Sans aller jusqu’à embrasser pleinement cette hypothèse d’une déshumanisation progressive de l’imaginaire de Pixar, on peut malgré tout s’étonner de la place croissante qu’y occupe l’abstraction. On se souvient notamment, dans Vice-versa, du hangar des pensées abstraites, où Tristesse et Joie étaient soumises à différents stades de « fragmentation non objective » et de « déconstruction » pour finir, après un bref retour en deux dimensions, à l’état d’allégories non figuratives. De manière générale, les films semblent s’abandonner toujours plus volontiers à la gratuité d’une démonstration de force esthétique, au pur plaisir de l’animation, décorrélé des enjeux narratifs qui le sous-tendaient jusque-là. Dans Les Indestructibles 2, par exemple, la découverte des pouvoirs de Jack-Jack fait l’objet d’une scène réjouissante et totalement débridée, où le nourrisson, lancé à la poursuite d’un raton laveur, traverse les murs, projette des rayons laser, prend feu et se dédouble, avant d’être interrompu par son père.
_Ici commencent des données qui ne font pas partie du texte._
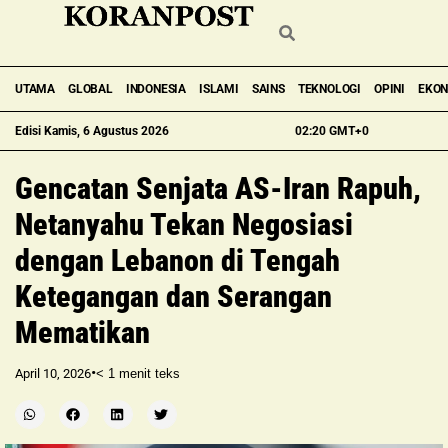
UTAMA
GLOBAL
INDONESIA
ISLAMI
SAINS
TEKNOLOGI
OPINI
EKO
Edisi Kamis, 6 Agustus 2026
02:20 GMT+0
Gencatan Senjata AS-Iran Rapuh,
Netanyahu Tekan Negosiasi
dengan Lebanon di Tengah
Ketegangan dan Serangan
Mematikan
•
April 10, 2026
< 1
menit teks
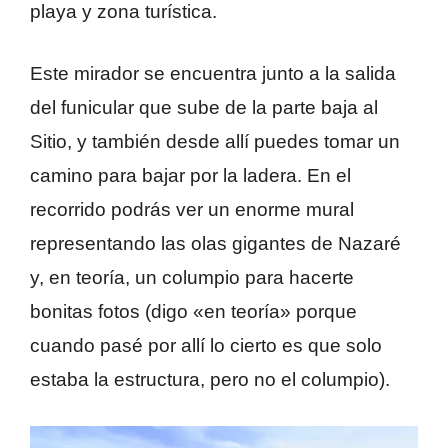
playa y zona turística.
Este mirador se encuentra junto a la salida
del funicular que sube de la parte baja al
Sitio, y también desde allí puedes tomar un
camino para bajar por la ladera. En el
recorrido podrás ver un enorme mural
representando las olas gigantes de Nazaré
y, en teoría, un columpio para hacerte
bonitas fotos (digo «en teoría» porque
cuando pasé por allí lo cierto es que solo
estaba la estructura, pero no el columpio).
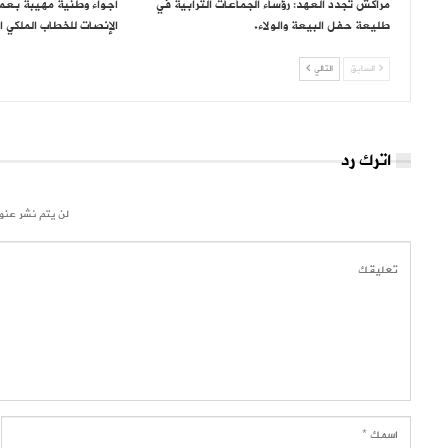
مراكش تُجدد العهد: رؤساء الجماعات الترابية في
أجواء وطنية مهيبة بعما
طليعة حفل البيعة والولاء.
الإنصات للخطاب الملكي ا
السابق
التالي
اترك رد
لن يتم نشر عنوا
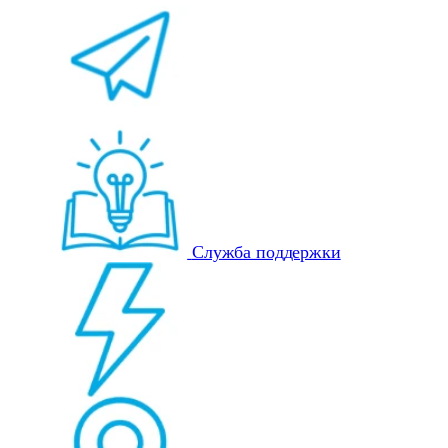
Служба поддержки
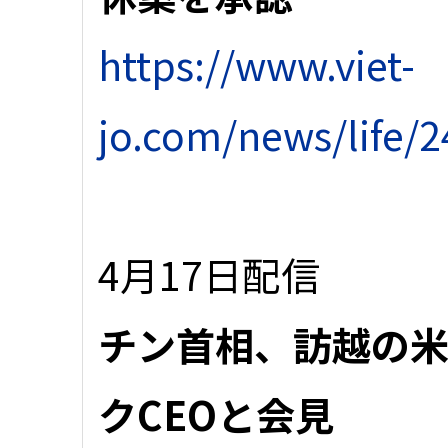
https://www.viet-
jo.com/news/life/
4月17日配信
チン首相、訪越の
クCEOと会見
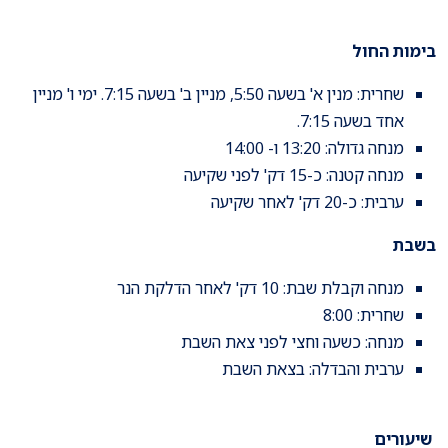
בימות החול
שחרית: מנין א' בשעה 5:50, מניין ב' בשעה 7:15. ימי ו' מניין
אחד בשעה 7:15.
מנחה גדולה: 13:20 ו- 14:00
מנחה קטנה: כ-15 דק' לפני שקיעה
ערבית: כ-20 דק' לאחר שקיעה
בשבת
מנחה וקבלת שבת: 10 דק' לאחר הדלקת הנר
שחרית: 8:00
מנחה: כשעה וחצי לפני צאת השבת
ערבית והבדלה: בצאת השבת
שיעורים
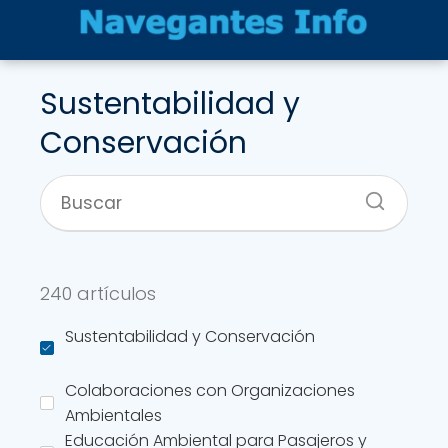
Sustentabilidad y
Conservación
240 artículos
Sustentabilidad y Conservación
Colaboraciones con Organizaciones
Ambientales
Educación Ambiental para Pasajeros y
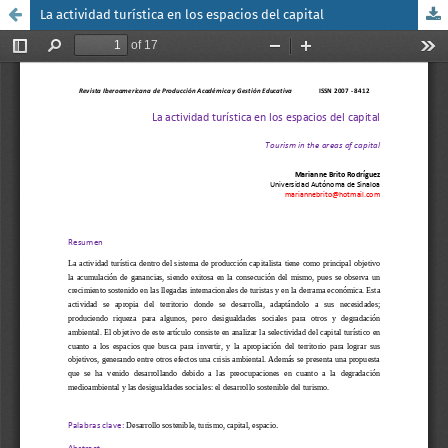
La actividad turística en los espacios del capital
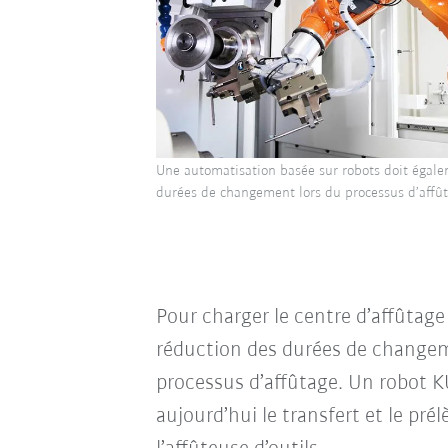
Une automatisation basée sur robots doit égale
durées de changement lors du processus d’affût
Pour charger le centre d’affûtag
réduction des durées de changeme
processus d’affûtage. Un robot K
aujourd’hui le transfert et le pr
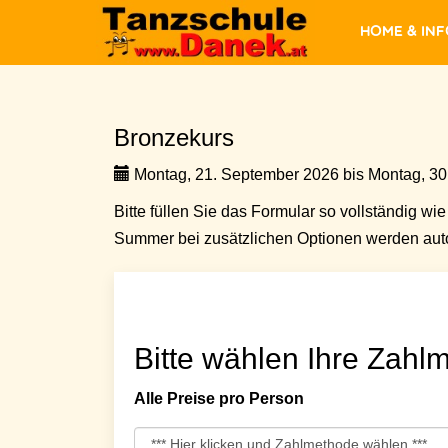
Home & In
Bronzekurs
Montag, 21. September 2026 bis Montag, 30
Bitte füllen Sie das Formular so vollständig wie 
Summer bei zusätzlichen Optionen werden auto
Bitte wählen Ihre Zahlm
Alle Preise pro Person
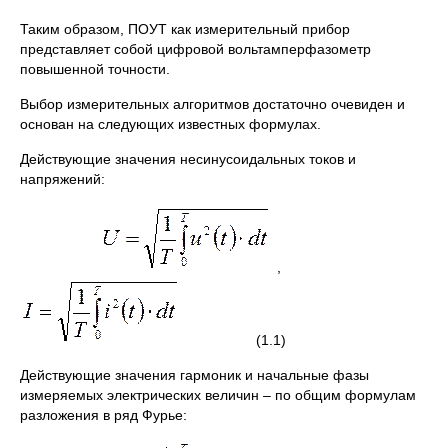
Таким образом, ПОУТ как измерительный прибор
представляет собой цифровой вольтамперфазометр
повышенной точности.
Выбор измерительных алгоритмов достаточно очевиден и
основан на следующих известных формулах.
Действующие значения несинусоидальных токов и
напряжений:
,
(1.1)
Действующие значения гармоник и начальные фазы
измеряемых электрических величин – по общим формулам
разложения в ряд Фурье:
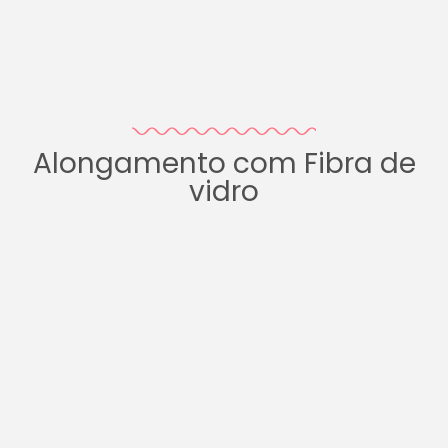
Alongamento com Fibra de
vidro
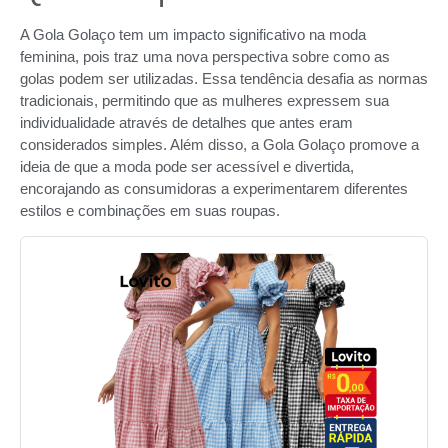
A Gola Golaço tem um impacto significativo na moda
feminina, pois traz uma nova perspectiva sobre como as
golas podem ser utilizadas. Essa tendência desafia as normas
tradicionais, permitindo que as mulheres expressem sua
individualidade através de detalhes que antes eram
considerados simples. Além disso, a Gola Golaço promove a
ideia de que a moda pode ser acessível e divertida,
encorajando as consumidoras a experimentarem diferentes
estilos e combinações em suas roupas.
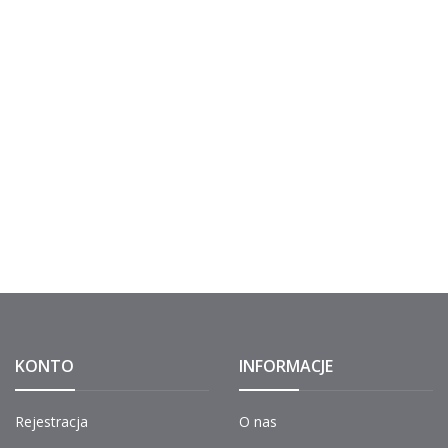
KONTO
INFORMACJE
Rejestracja
O nas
Le personnage, auquel la styliste Edna prête un « potentiel immense, illimité », symbolise parfaitement la virtuosité d’une animation en circuit fermé qui, ne connaissant plus de frontières, se met au service de personnages intrinsèquement transitoires, dont la seule fonction consiste à explorer leur propre potentiel. C’est ce qui rapproche notamment les protagonistes de Luca (2021) et d’Alerte rouge (2022), qui semblent n’avoir d’autre territoire à conquérir que la maîtrise du corps et le passage d’un milieu à un autre. Les héros des derniers films produits par Pixar n’ont donc plus grand-chose de commun avec le fragile attelage évoqué plus haut, mais ressemblent davantage à des corps amphibies, condamnés à franchir indéfiniment le seuil de leurs innombrables mutations dans un rapport aussi ludique qu’anecdotique à l’espace qui les entoure. Avec le récent Buzz l’Éclair (2022), le studio à la lampe fait mine de viser à nouveau l’infini, mais ne parvient malheureusement qu’à entériner le rétrécissement de son horizon : l’astronaute obsédé par la trajectoire parfaite ne fait que tourner en rond, comme le jouet suspendu au plafond qu’il n’a sans doute jamais cessé d’être.